The Regional Plan Association released a comprehensive report today, calling for the long-term creation of a host of transit projects–including new subway extensions, light rail and rapid bus service–designed to expand capacity and service as the area’s population grows.
Among the recommendations were calls for a light rail loop in midtown that connects to the emerging far West Side; rapid bus service on First and Second avenues; an eastward extension of the planned Second Avenue Subway to include stops in the Lower East Side; an extension of the planned subway to reach westward across 125th Street; new ferry service across the East River; and a set of new subway extensions outside of Manhattan.
The proposals span from the extremely costly (the Second Avenue Subway would need well over $10 billion to be completed to its current plan, let alone an extension, for instance), to the more modestly expensive. A rapid bus service on the East Side, the report says, would have limited costs and could be implemented in the short-term.
Among the more intriguing recommendations for Manhattan is a proposal for free cross-town buses in midtown, a concept that would save significant time given the time currently spent loading the buses with fare payers.

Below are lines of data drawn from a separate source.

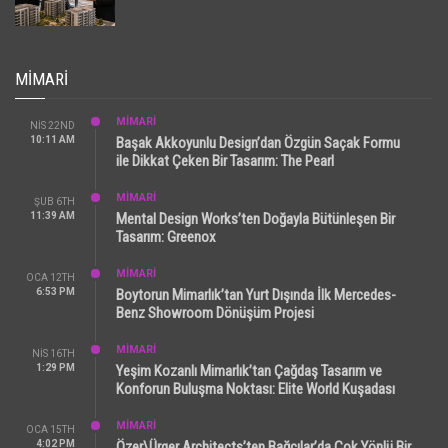
MIMARI
MİMARİ
NIS 22ND
10:11 AM
Başak Akkoyunlu Design’dan Özgün Saçak Formu
ile Dikkat Çeken Bir Tasarım: The Pearl
MİMARİ
ŞUB 6TH
11:39 AM
Mental Design Works’ten Doğayla Bütünleşen Bir
Tasarım: Greenox
MİMARİ
OCA 12TH
6:53 PM
Boytorun Mimarlık’tan Yurt Dışında İlk Mercedes-
Benz Showroom Dönüşüm Projesi
MİMARİ
NIS 16TH
1:29 PM
Yeşim Kozanlı Mimarlık’tan Çağdaş Tasarım ve
Konforun Buluşma Noktası: Elite World Kuşadası
MİMARİ
OCA 15TH
4:02 PM
Özer\Ürger Architects’ten Bağcılar’da Çok Yönlü Bir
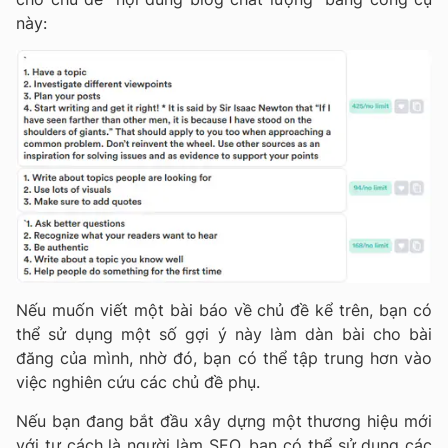
này:
Nếu muốn viết một bài báo về chủ đề kể trên, bạn có
thể sử dụng một số gợi ý này làm dàn bài cho bài
đăng của mình, nhờ đó, bạn có thể tập trung hơn vào
việc nghiên cứu các chủ đề phụ.
Nếu bạn đang bắt đầu xây dựng một thương hiệu mới
với tư cách là người làm SEO, bạn có thể sử dụng các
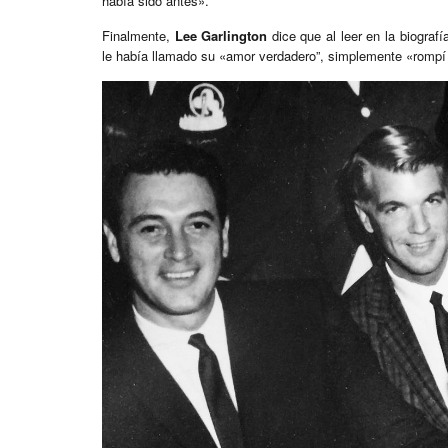
había sido antes».
Finalmente,
Lee Garlington
dice que al leer en la biograf
le había llamado su «amor verdadero”, simplemente «rompí a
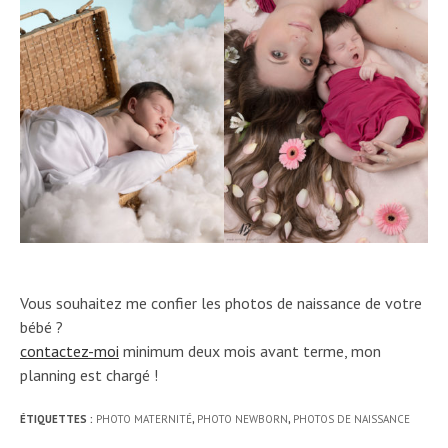
Vous souhaitez me confier les photos de naissance de votre
bébé ?
contactez-moi
minimum deux mois avant terme, mon
planning est chargé !
ÉTIQUETTES :
PHOTO MATERNITÉ
,
PHOTO NEWBORN
,
PHOTOS DE NAISSANCE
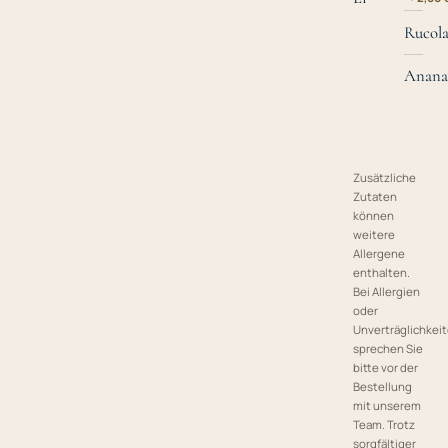
Rucol
Anana
Zusätzliche
Zutaten
können
weitere
Allergene
enthalten.
Bei Allergien
oder
Unverträglichkei
sprechen Sie
bitte vor der
Bestellung
mit unserem
Team. Trotz
sorgfältiger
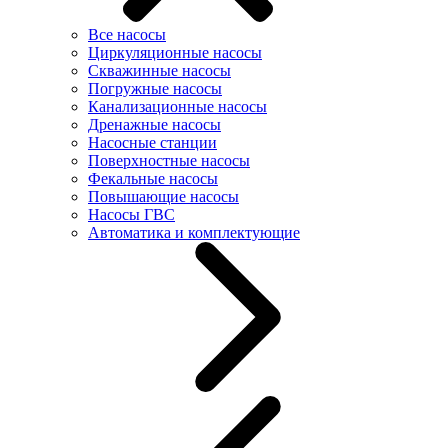
Все насосы
Циркуляционные насосы
Скважинные насосы
Погружные насосы
Канализационные насосы
Дренажные насосы
Насосные станции
Поверхностные насосы
Фекальные насосы
Повышающие насосы
Насосы ГВС
Автоматика и комплектующие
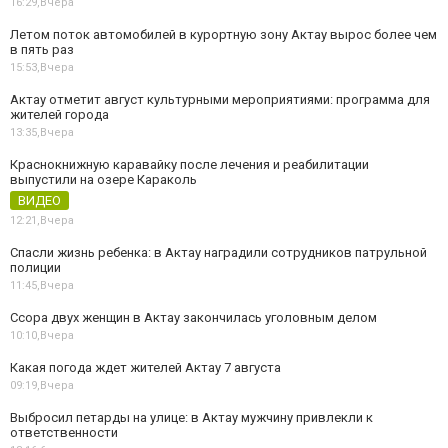
16:29,
Вчера
Летом поток автомобилей в курортную зону Актау вырос более чем
в пять раз
15:53,
Вчера
Актау отметит август культурными мероприятиями: программа для
жителей города
13:35,
Вчера
Краснокнижную каравайку после лечения и реабилитации
выпустили на озере Караколь
ВИДЕО
12:21,
Вчера
Спасли жизнь ребенка: в Актау наградили сотрудников патрульной
полиции
11:45,
Вчера
Ссора двух женщин в Актау закончилась уголовным делом
10:10,
Вчера
Какая погода ждет жителей Актау 7 августа
09:19,
Вчера
Выбросил петарды на улице: в Актау мужчину привлекли к
ответственности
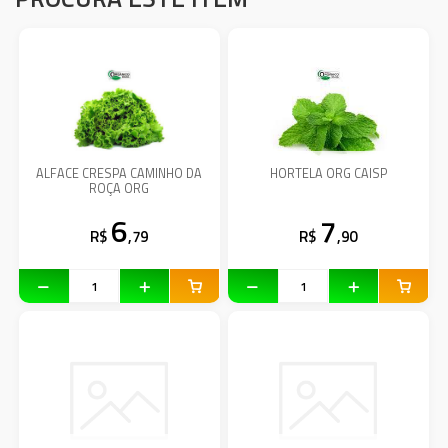
ALFACE CRESPA CAMINHO DA
HORTELA ORG CAISP
ROÇA ORG
6
7
R$
,79
R$
,90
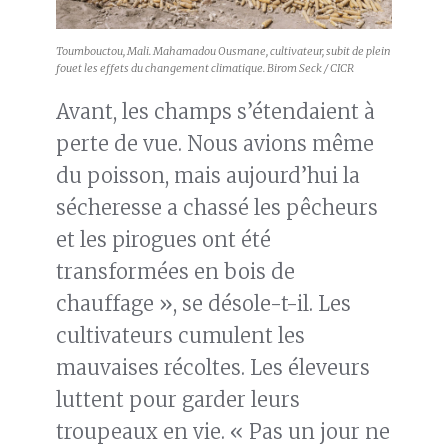
Toumbouctou, Mali. Mahamadou Ousmane, cultivateur, subit de plein
fouet les effets du changement climatique. Birom Seck / CICR
Avant, les champs s’étendaient à
perte de vue. Nous avions même
du poisson, mais aujourd’hui la
sécheresse a chassé les pêcheurs
et les pirogues ont été
transformées en bois de
chauffage », se désole-t-il. Les
cultivateurs cumulent les
mauvaises récoltes. Les éleveurs
luttent pour garder leurs
troupeaux en vie. « Pas un jour ne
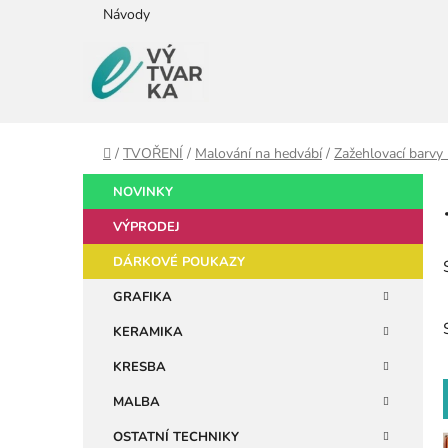
Přejít
Návody
na
obsah
Domů
/
TVOŘENÍ
/
Malování na hedvábí
/
Zažehlovací barvy 
P
K
Přeskočit
NOVINKY
a
kategorie
o
t
VÝPRODEJ
s
e
t
DÁRKOVÉ POUKAZY
g
r
o
GRAFIKA
a
r
KERAMIKA
i
n
e
n
KRESBA
í
MALBA
p
OSTATNÍ TECHNIKY
a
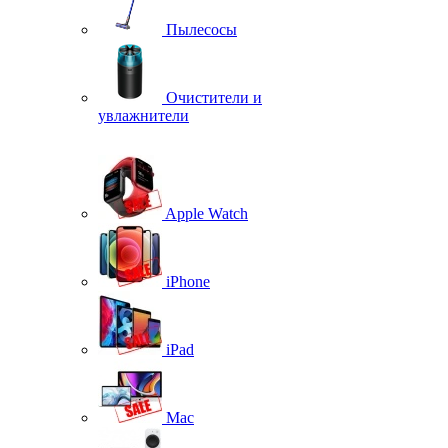
Пылесосы
Очистители и
увлажнители
Apple Watch
iPhone
iPad
Mac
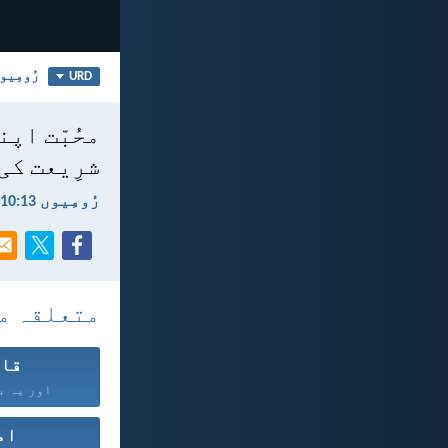
رُومِیوں 
URD
محُبّت اپن
شرِیعت کی
رُومِیوں 13:‏10
متعلقہ م
قان
اور یہ با
ام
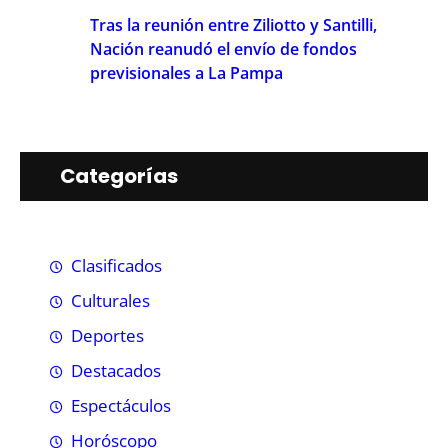
Tras la reunión entre Ziliotto y Santilli,
Nación reanudó el envío de fondos
previsionales a La Pampa
Categorías
Clasificados
Culturales
Deportes
Destacados
Espectáculos
Horóscopo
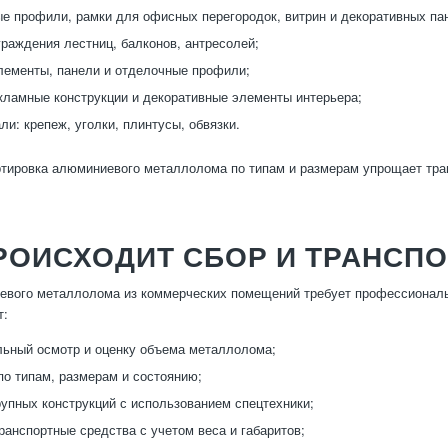
 профили, рамки для офисных перегородок, витрин и декоративных па
граждения лестниц, балконов, антресолей;
ементы, панели и отделочные профили;
кламные конструкции и декоративные элементы интерьера;
ли: крепеж, уголки, плинтусы, обвязки.
тировка алюминиевого металлолома по типам и размерам упрощает тран
РОИСХОДИТ СБОР И ТРАНСП
вого металлолома из коммерческих помещений требует профессиональ
т:
ьный осмотр и оценку объема металлолома;
по типам, размерам и состоянию;
упных конструкций с использованием спецтехники;
транспортные средства с учетом веса и габаритов;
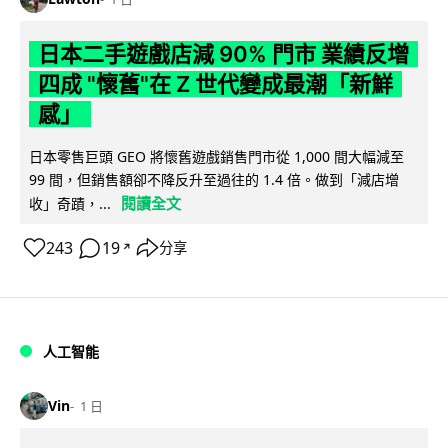
日本二手遊戲店減 90% 門市 業績反增
四成 "懷舊"在 Z 世代變成最潮「新鮮
感」
日本零售巨頭 GEO 將懷舊遊戲銷售門市從 1,000 間大幅減至
99 間，但銷售額卻不降反升至過往的 1.4 倍。做到「減店增
閱讀全文
收」奇蹟，...
243
19
分享
↗
人工智能
Vin
1 日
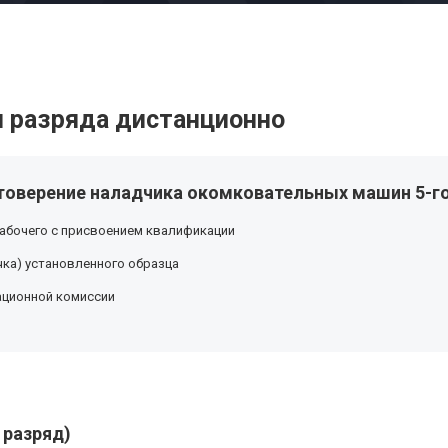
 разряда дистанционно
товерение наладчика окомковательных машин 5-го
абочего с присвоением квалификации
ка) установленного образца
ационной комиссии
 разряд)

"What we have to do is begin to pinpoint these things so that New York and the urban portions of this region can begin to benefit from the coming oil dependence problem, the gas problem, the sustainability problem," said Jeff Zupan, the main author of the report.
The report, entitled "Tomorrow’s Transit" (PDF here), comes as transportation advocates are trying to put better transit on the national agenda amid tight budgets and a sinking economy. Yesterday, advocates and city and state transportation officials held a rally where they pushed for more federal transportation investment.